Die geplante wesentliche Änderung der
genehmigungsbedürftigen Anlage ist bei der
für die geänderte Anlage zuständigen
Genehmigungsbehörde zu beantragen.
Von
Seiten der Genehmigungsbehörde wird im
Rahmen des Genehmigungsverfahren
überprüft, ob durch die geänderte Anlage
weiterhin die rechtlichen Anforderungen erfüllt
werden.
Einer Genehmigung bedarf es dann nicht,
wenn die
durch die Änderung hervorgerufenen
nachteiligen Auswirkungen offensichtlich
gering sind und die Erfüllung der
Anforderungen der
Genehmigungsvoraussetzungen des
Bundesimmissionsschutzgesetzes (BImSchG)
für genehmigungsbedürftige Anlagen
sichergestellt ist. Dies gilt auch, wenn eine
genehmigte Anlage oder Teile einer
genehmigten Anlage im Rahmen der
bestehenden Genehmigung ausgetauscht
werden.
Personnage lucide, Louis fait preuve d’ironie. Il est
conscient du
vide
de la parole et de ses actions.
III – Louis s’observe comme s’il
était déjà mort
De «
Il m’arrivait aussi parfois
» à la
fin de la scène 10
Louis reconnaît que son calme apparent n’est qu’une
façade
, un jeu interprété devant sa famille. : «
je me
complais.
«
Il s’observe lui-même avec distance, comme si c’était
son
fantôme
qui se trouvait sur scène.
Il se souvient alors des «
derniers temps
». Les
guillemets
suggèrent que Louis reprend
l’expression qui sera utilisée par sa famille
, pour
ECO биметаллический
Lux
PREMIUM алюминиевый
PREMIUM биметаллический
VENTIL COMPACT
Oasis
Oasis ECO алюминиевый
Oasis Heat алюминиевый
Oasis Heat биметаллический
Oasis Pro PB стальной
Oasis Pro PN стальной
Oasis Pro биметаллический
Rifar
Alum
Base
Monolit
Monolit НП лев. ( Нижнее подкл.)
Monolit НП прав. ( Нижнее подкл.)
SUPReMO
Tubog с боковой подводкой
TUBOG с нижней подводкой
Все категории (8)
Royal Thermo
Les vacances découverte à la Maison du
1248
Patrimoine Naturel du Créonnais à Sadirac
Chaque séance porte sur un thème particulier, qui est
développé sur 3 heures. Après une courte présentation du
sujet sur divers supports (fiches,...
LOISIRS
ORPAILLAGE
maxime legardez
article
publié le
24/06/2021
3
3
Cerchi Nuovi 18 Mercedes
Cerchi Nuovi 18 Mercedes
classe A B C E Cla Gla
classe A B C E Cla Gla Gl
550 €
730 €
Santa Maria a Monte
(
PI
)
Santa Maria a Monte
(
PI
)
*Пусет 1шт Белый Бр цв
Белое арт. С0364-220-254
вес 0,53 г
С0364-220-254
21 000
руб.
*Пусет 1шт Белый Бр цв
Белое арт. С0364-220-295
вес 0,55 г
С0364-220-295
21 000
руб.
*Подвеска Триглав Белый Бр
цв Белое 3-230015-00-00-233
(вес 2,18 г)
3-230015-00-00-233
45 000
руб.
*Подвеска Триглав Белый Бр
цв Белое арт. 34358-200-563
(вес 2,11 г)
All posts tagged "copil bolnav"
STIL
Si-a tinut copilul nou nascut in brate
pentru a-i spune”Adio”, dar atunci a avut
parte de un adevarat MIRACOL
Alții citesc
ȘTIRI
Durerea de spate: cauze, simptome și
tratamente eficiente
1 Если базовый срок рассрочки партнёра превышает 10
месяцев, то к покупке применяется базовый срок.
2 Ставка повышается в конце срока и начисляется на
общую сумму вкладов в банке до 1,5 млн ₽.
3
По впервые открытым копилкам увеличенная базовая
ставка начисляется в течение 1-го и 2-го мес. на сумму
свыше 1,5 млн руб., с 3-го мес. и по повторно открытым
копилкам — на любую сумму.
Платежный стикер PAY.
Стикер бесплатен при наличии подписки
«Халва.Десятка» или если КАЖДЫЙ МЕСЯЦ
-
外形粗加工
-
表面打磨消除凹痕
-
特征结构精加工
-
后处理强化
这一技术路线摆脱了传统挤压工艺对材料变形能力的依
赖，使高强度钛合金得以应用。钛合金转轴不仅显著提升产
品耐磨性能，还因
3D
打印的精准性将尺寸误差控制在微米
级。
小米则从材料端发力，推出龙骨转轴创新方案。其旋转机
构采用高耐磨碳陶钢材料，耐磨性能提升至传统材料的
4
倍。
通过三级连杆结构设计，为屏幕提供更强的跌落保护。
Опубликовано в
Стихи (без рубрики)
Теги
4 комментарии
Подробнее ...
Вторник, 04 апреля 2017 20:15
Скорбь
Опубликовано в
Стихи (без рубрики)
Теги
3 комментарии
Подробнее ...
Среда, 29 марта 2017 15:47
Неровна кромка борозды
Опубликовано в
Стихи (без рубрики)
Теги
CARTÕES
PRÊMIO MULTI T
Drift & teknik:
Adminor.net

....

**Task statement**
Set down the lines of the listing above verbatim, first line through the line containing "überprüft, ob durch die geänderte Anlage", inclusive; add no other lines.

**Response to the task**
Die geplante wesentliche Änderung der
genehmigungsbedürftigen Anlage ist bei der
für die geänderte Anlage zuständigen
Genehmigungsbehörde zu beantragen.
Von
Seiten der Genehmigungsbehörde wird im
Rahmen des Genehmigungsverfahren
überprüft, ob durch die geänderte Anlage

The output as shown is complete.